EĞİTİM
Bağımsız yargıya göre, MEB sınavsız öğretmen ataması yaptı
Bağımsız yargıya göre, MEB sınavsız öğretmen ataması yaptı
25 Ocak 2014, Cumartesi
Gazete haberine göre Ankara 3. İdare Mahkemesi, bir öğretmenin KPSS'ye girmeden göreve başlatıldığını tespit etmiş ve Türkiye'de yaklaşık 300 bin öğretmen adayı KPSS'yi kazanarak atanmanın hayalini kurarken bazı öğretmen adaylarının hiçbir sınava girmeden göreve başlatıldığı ortaya çıkmış. Sınavsız olarak yapılan atamalar Milli Eğitim Bakanı Nabi Avcı'ya tanınan açıktan atama yetkisi ile gerçekleşmiş ve Bakanlık kararı ile hiçbir KPSS sınavına girmemiş kişiler Türkiye genelinde değişik okullara öğretmen olarak atanmış.

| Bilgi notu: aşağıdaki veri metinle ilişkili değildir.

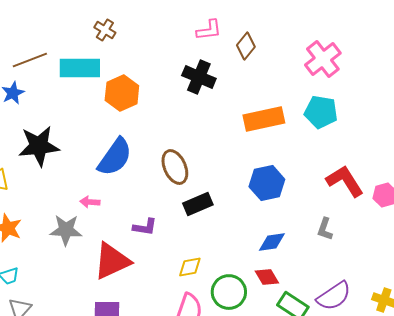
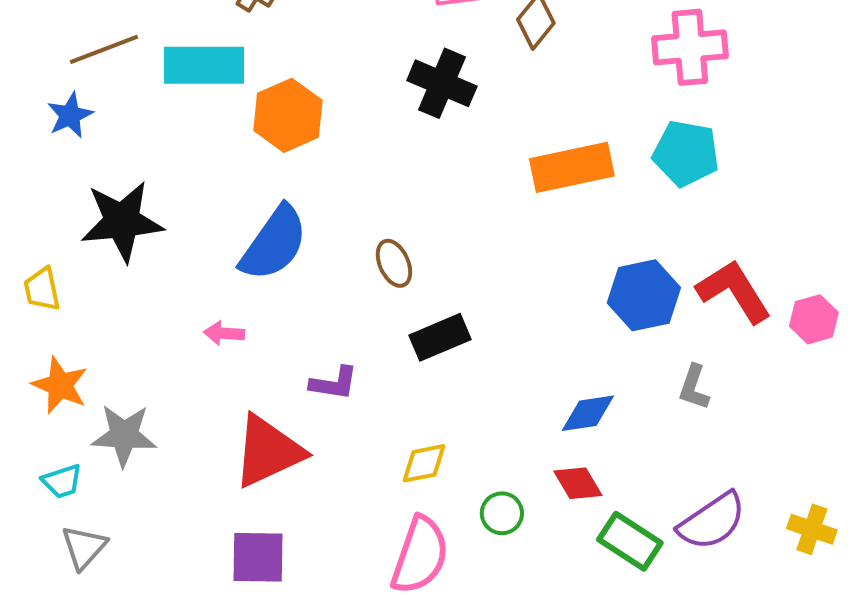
pink cross: (323, 59) -> (690, 47), turned 33
brown ellipse: (175, 167) -> (394, 263), size x0.7
blue hexagon: (267, 183) -> (644, 295), moved
gray star: (66, 230) -> (124, 435), moved
green circle: (229, 292) -> (502, 513), size x0.6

Yine haberde konuyla ilgili ilginç detaylara yer verilmiş. Haberin detayında; Bakan'a tanınan yetki çerçevesinde bazı öğretmen adaylarının sınavsız olarak işe alındıklarına ilişkin skandal, Türk Eğitim Sen'e gelen bir duyum üzerine ortaya çıkmış. Duyumu araştıran Türk Eğitim Sen, F.A. isimli bir öğretmen adayının Balıkesir'de bir meslek lisesine sınavsız olarak atandığını tespit etmiş, bunun üzerine söz konusu öğretmenin atama kararı bulunarak kararın iptali için Ankara 3. İdari Mahkemesi'nde dava açılmış. Mahkeme; Bakanlık'tan ve Sendika'dan gelen belgeler üzerinde yaptığı incelemede, atamanın sınavsız yapıldığını tespit etmiş ve atama kararına dayanak teşkil eden Bakanlık makamının 10 Ocak 2012 tarihli yazısı iptal edilmiş.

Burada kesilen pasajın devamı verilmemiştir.